Is multi-cloud architecture just a fad? [Q&A]


Enterprises often find themselves working with more than one cloud provider. This multi-cloud approach is a lot like hybrid cloud, yet many companies today may not consider this type of environment. If they have, they are more than likely wondering how to manage and govern the data held in separate clouds. They want to know how to find the best use of different architectures in a multi-cloud world.

We spoke to Lief Morin, CEO of infrastructure solutions and managed services company Key Information Systems, to discuss what he's hearing from his clients on multi-cloud strategies and when organizations should skip this type of approach altogether.

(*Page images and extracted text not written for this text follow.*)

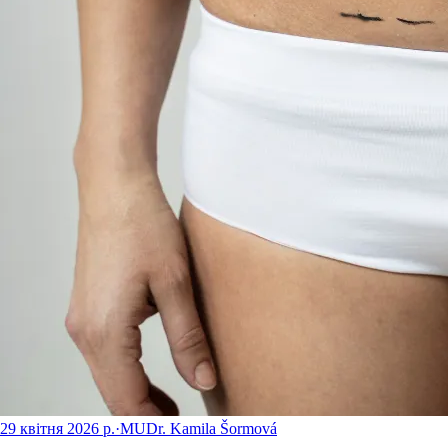
29 квітня 2026 р.
·
MUDr. Kamila Šormová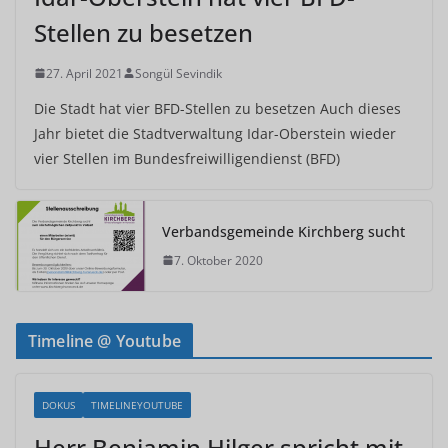
Stellen zu besetzen
27. April 2021
Songül Sevindik
Die Stadt hat vier BFD-Stellen zu besetzen Auch dieses
Jahr bietet die Stadtverwaltung Idar-Oberstein wieder
vier Stellen im Bundesfreiwilligendienst (BFD)
Verbandsgemeinde Kirchberg sucht
7. Oktober 2020
Timeline @ Youtube
DOKUS
TIMELINEYOUTUBE
Herr Benjamin Hilger spricht mit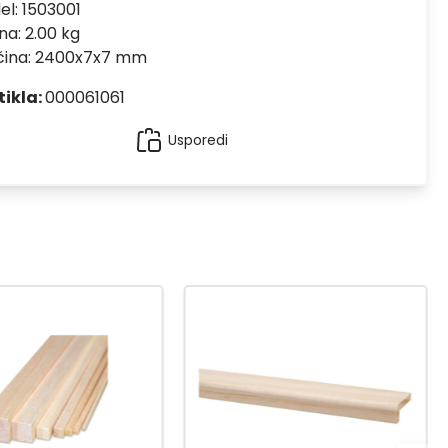
el:
1503001
na: 2.00 kg
ičina: 2400x7x7 mm
tikla:
000061061
Usporedi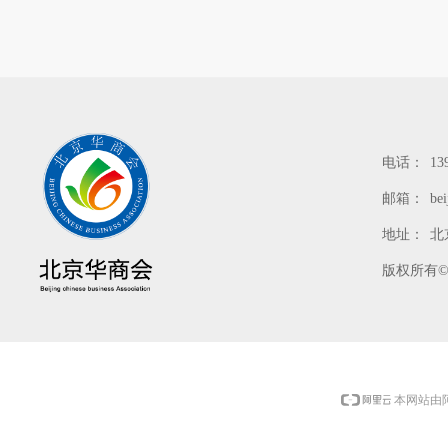
电话：
13
邮箱：
be
地址：
北
版权所有
本网站由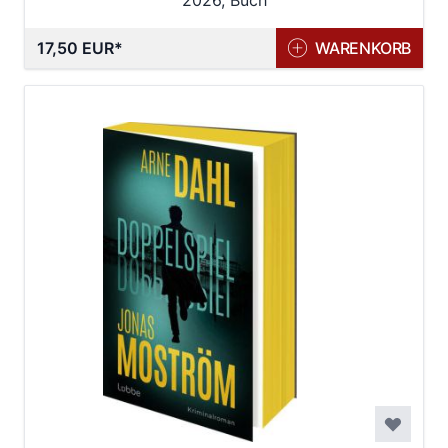
2026, Buch
17,50 EUR
WARENKORB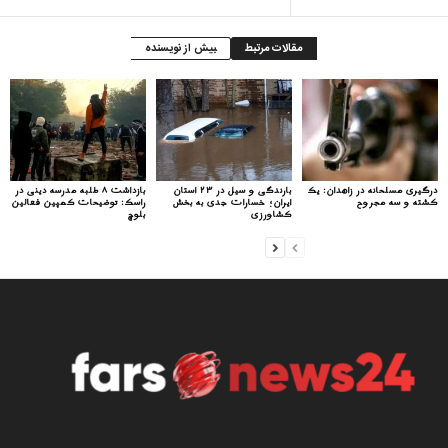
مقالات مرتبط
بیش از نویسنده
درگیری مسلحانه در زاهدان: یک
بارندگی و سیل در ۲۳ استان
بازداشت ۸ طلبه مدرسه دینی در
کشته و سه مجروح
ایران؛ خسارات جدی به بخش
راسک: توضیحات کمپین فعالین
کشاورزی
بلوچ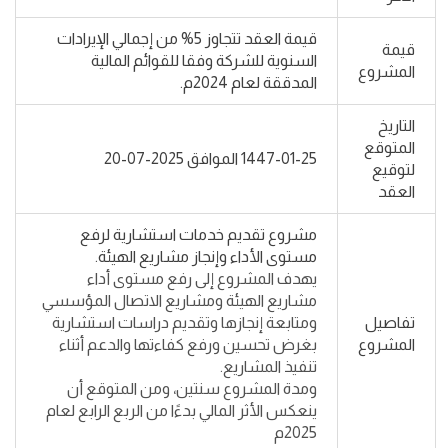
قيمة العقد تتجاوز 5% من إجمالي الإيرادات
قيمة
السنوية للشركة وفقا للقوائم المالية
المشروع
المدققة لعام 2024م.
التاريخ
المتوقع
1447-01-25 الموافق 2025-07-20
لتوقيع
العقد
مشروع تقديم خدمات استشارية لرفع
مستوى الأداء وإنجاز مشاريع الهيئة.
يهدف المشروع إلى رفع مستوى أداء
مشاريع الهيئة ومشاريع الاتصال المؤسسي
تفاصيل
ومتابعة إنجازها وتقديم دراسات استشارية
المشروع
بغرض تحسين ورفع كفاءتها والدعم أثناء
تنفيذ المشاريع.
ومدة المشروع سنتين، ومن المتوقع أن
ينعكس الأثر المالي بدءًا من الربع الرابع لعام
2025م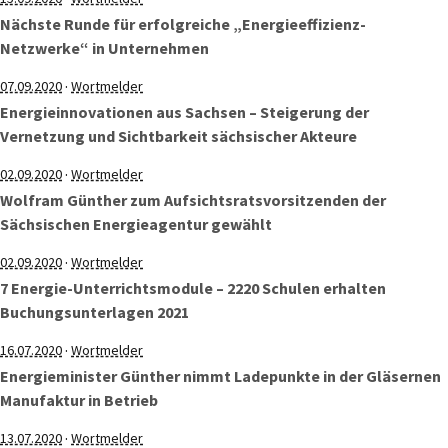
Nächste Runde für erfolgreiche „Energieeffizienz-
Netzwerke“ in Unternehmen
·
07.09.2020
Wortmelder
Energieinnovationen aus Sachsen – Steigerung der
Vernetzung und Sichtbarkeit sächsischer Akteure
·
02.09.2020
Wortmelder
Wolfram Günther zum Aufsichtsratsvorsitzenden der
Sächsischen Energieagentur gewählt
·
02.09.2020
Wortmelder
7 Energie-Unterrichtsmodule – 2220 Schulen erhalten
Buchungsunterlagen 2021
·
16.07.2020
Wortmelder
Energieminister Günther nimmt Ladepunkte in der Gläsernen
Manufaktur in Betrieb
·
13.07.2020
Wortmelder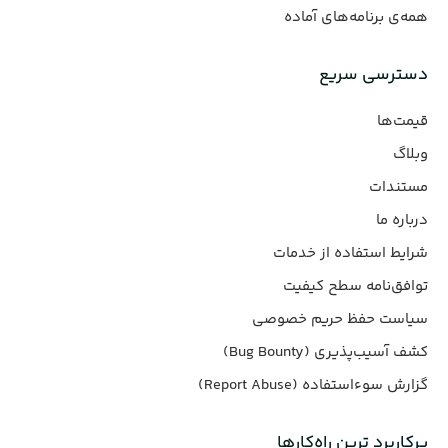
همه‌ی برنامه‌های آماده
دسترسی سریع
قیمت‌ها
وبلاگ
مستندات
درباره ما
شرایط استفاده از خدمات
توافق‌نامه سطح کیفیت
سیاست حفظ حریم خصوصی
کشف آسیب‌پذیری (Bug Bounty)
گزارش سوءاستفاده (Report Abuse)
پرکاربرد ترین راه‌کارها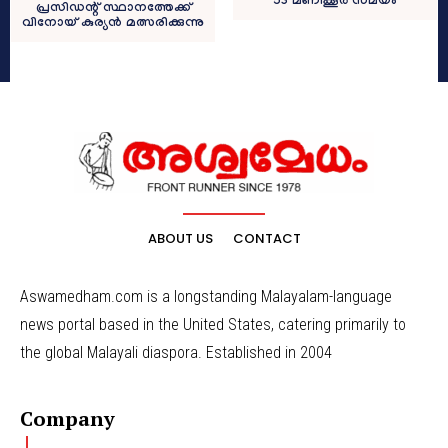
53 മണിക്കൂർ സമയം
പ്രസിഡന്റ് സ്ഥാനത്തേക്ക്
വിനോയ് കുര്യൻ മത്സരിക്കുന്നു
ABOUT US
CONTACT
Aswamedham.com is a longstanding Malayalam-language
news portal based in the United States, catering primarily to
the global Malayali diaspora. Established in 2004
Company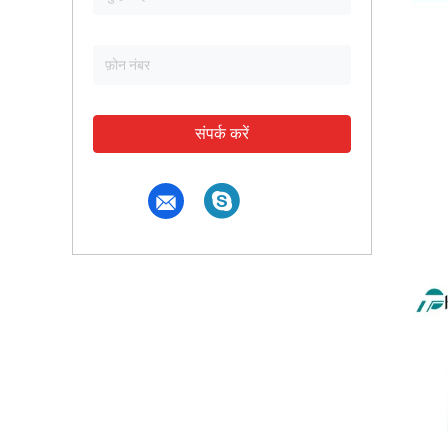
संपर्क करें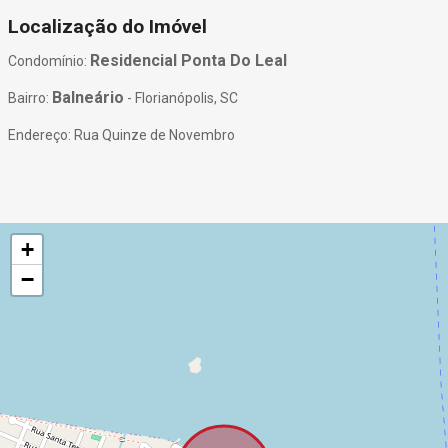
Localização do Imóvel
Residencial Ponta Do Leal
Condomínio:
Balneário
Bairro:
- Florianópolis, SC
Endereço: Rua Quinze de Novembro
+
−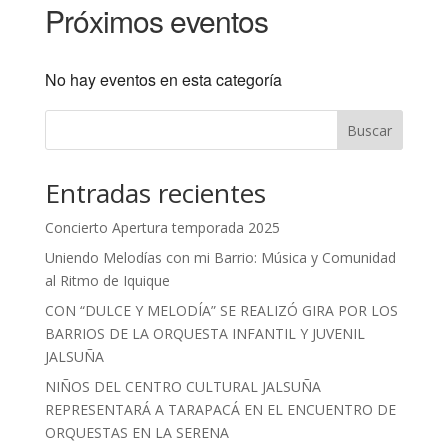
Próximos eventos
No hay eventos en esta categoría
Buscar
Entradas recientes
Concierto Apertura temporada 2025
Uniendo Melodías con mi Barrio: Música y Comunidad
al Ritmo de Iquique
CON “DULCE Y MELODÍA” SE REALIZÓ GIRA POR LOS
BARRIOS DE LA ORQUESTA INFANTIL Y JUVENIL
JALSUÑA
NIÑOS DEL CENTRO CULTURAL JALSUÑA
REPRESENTARÁ A TARAPACÁ EN EL ENCUENTRO DE
ORQUESTAS EN LA SERENA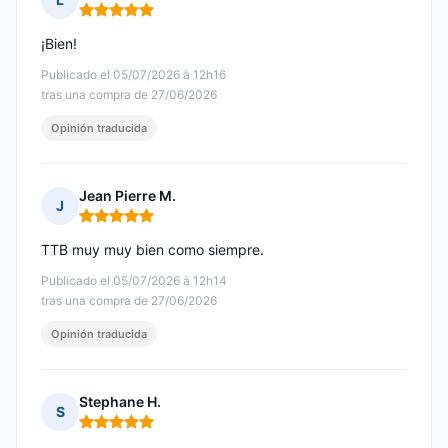
Nota: 5 de 5
¡Bien!
Publicado el 05/07/2026 à 12h16
tras una compra de 27/06/2026
Opinión traducida
Jean Pierre M.
J
Nota: 5 de 5
TTB muy muy bien como siempre.
Publicado el 05/07/2026 à 12h14
tras una compra de 27/06/2026
Opinión traducida
Stephane H.
S
Nota: 5 de 5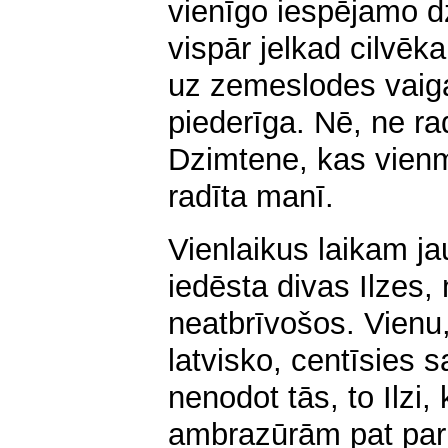
vienīgo iespējamo d
vispār jelkad cilvē
uz zemeslodes vaiga
piederīga. Nē, ne ra
Dzimtene, kas vienmē
radīta manī.
Vienlaikus laikam ja
iedēsta divas Ilzes
neatbrīvošos. Vienu,
latvisko, centīsies 
nenodot tās, to Ilzi,
ambrazūrām pat par 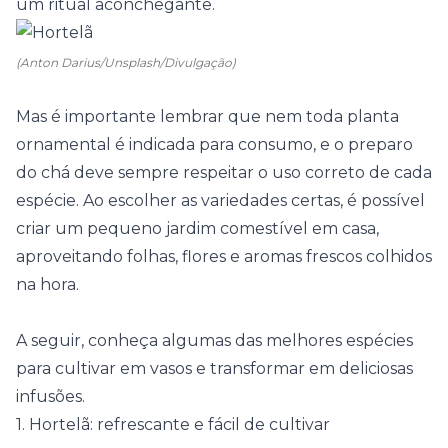
um ritual aconchegante.
(Anton Darius/Unsplash/Divulgação)
Mas é importante lembrar que nem toda planta
ornamental é indicada para consumo, e o preparo
do chá deve sempre respeitar o uso correto de cada
espécie. Ao escolher as variedades certas, é possível
criar um pequeno jardim comestível em casa,
aproveitando folhas, flores e aromas frescos colhidos
na hora.
A seguir, conheça algumas das melhores espécies
para cultivar em vasos e transformar em deliciosas
infusões.
1. Hortelã: refrescante e fácil de cultivar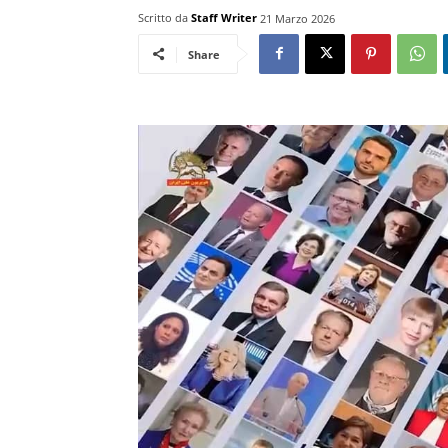
Scritto da
Staff Writer
21 Marzo 2026
Share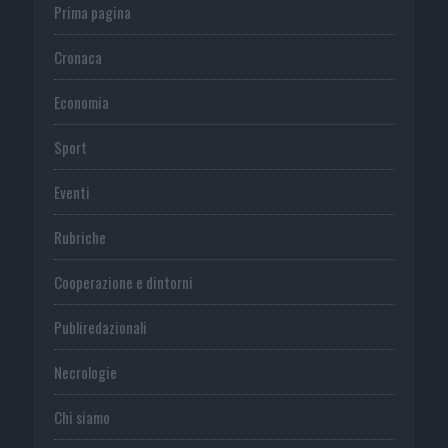
Prima pagina
Cronaca
Economia
Sport
Eventi
Rubriche
Cooperazione e dintorni
Publiredazionali
Necrologie
Chi siamo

BN: Is multi-cloud a deliberate strategy or do people just fall into it by accident?

LM: We don't hear many clients say, "I want to have a multi-cloud environment," as much as we hear, "Oh wow, I have a multi-cloud environment -- how am I going to manage it?" Servers may go away, but on-premise infrastructures never will. Organizations still have endpoints and if those endpoints have data, teams want to analyze that data. The real trick is how to manage, govern and report all that data across several different clouds.

BN: Does a multi-cloud project really address resiliency?

LM: Resiliency seems to me to be a red herring. It can be good idea, but there are challenges like governance and scaling. Some clients will say, "I have to have a resilient cloud architecture because my business depends on it." Moving back and forth between multiple clouds is the best way for resiliency unless you have specific workloads, like content distribution as one example. If you are running core infrastructure like SAP, multi-cloud is not the right answer -- having to traverse multiple clouds is not the right decision to keep that alive.

BN: How can businesses manage and govern all their data if it's stored in different clouds?

LM: There is a significant effort that goes into managing and governing a multi-cloud environment, starting with security. Security policies must traverse different ecosystems with different SLAs, terms and conditions, API calls and a host of other hurdles. The simple answer is to ensure that the network connectivity exists and extends the organization's existing technologies for management and governance into those platforms. However, the implementation of that goal can be dramatically more complex today. Only through a disciplined and detailed approach to the integration of each cloud platform into an enterprise’s technology environment will it be successful.

BN: When should organizations skip multi-cloud projects altogether?

LM: One of the biggest questions here is, "How much outage time is acceptable for an organization?" Most cloud services are astonishingly reliable. There may not be a big motivation for the major cloud players to create the kind of synergy between their platforms to make it easy to co-exist among multi-cloud architectures. It may be difficult to move on and off each service, and that may also require a great deal of time, energy and money to do so. Therefore, if it's not really necessary for an organization adopt a multi-cloud strategy, they should avoid that type of architecture. Another example would be if a company has a ton of data already stored in one cloud. If that's the case, migrating to another environment may be way too costly.

At the end of the day, the true multi-cloud story is that we are seeing the use of different cloud architectures for the values that they bring to the table.